Vecnet_UseCase_RepoPlat_20150915

advertisement
RDA Repository Platforms for Research Data
Interest Group
Use Case: VecNet – Vector-borne Disease Network
Author(s): Natalie Meyers, Reid Boehm
1. Scientific Motivation and Outcomes
The Vector Control Development Network or VCDN, funded by the Bill and Melinda Gates
Foundation in an effort to aid malaria eradication, is a collaborative effort that leverages
malaria modelling to inform strategic planning and malaria elimination assessments at
multiple levels. The outcome for the creation of the interactive digital data library and
modeling framework was to combine a shared set of resources that foster communication
between scientists and modellers in their research activities. This in turn facilitates the
analysis of transmission of vector-borne pathogens, in particular malaria, and the control of
the diseases they cause.
The main goal of this cyberinfrastructure is to translate the questions posed into salient
analysis of the modelling output. Data that is missing in the analysis process can be filled in
using similar settings from the digital library with proper citation and notification to the user.

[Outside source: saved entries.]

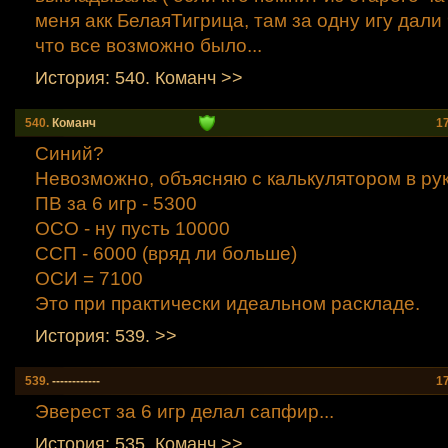
меня акк БелаяТигрица, там за одну игу дали
что все возможно было...
История: 540. Команч >>
540.
Команч
1
Синий?
Невозможно, объясняю с калькулятором в рук
ПВ за 6 игр - 5300
ОСО - ну пусть 10000
ССП - 6000 (вряд ли больше)
ОСИ = 7100
Это при практически идеальном раскладе.
История: 539. >>
539.
------------
1
Эверест за 6 игр делал сапфир...
История: 535. Команч >>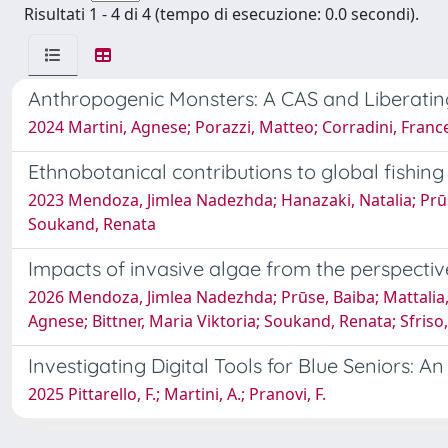
Risultati 1 - 4 di 4 (tempo di esecuzione: 0.0 secondi).
Anthropogenic Monsters: A CAS and Liberati
2024 Martini, Agnese; Porazzi, Matteo; Corradini, Franc
Ethnobotanical contributions to global fishin
2023 Mendoza, Jimlea Nadezhda; Hanazaki, Natalia; Prūse,
Soukand, Renata
Impacts of invasive algae from the perspective
2026 Mendoza, Jimlea Nadezhda; Prūse, Baiba; Mattalia, G
Agnese; Bittner, Maria Viktoria; Soukand, Renata; Sfriso
Investigating Digital Tools for Blue Seniors: 
2025 Pittarello, F.; Martini, A.; Pranovi, F.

Each query to the network needs to be supported by the body of data that is managed within
the cyber-infrastructure.
Examples of VecNet’s audience of users include individuals and groups who want to use
software models to explore combinations of vector and drug-based malaria interventions to
determine the optimal mix for use in specific geographic areas, but may not have access to
computational or analyst resources of their own. New product developers such as chemical
companies and drug developers may want to refine their target product profiles and policy
makers or funders who use the modelled data will be better able to make decisions about
where to spend their resources. Additionally vector disease model developers and users are
able to democratize access to their models as well as input and output dataDe.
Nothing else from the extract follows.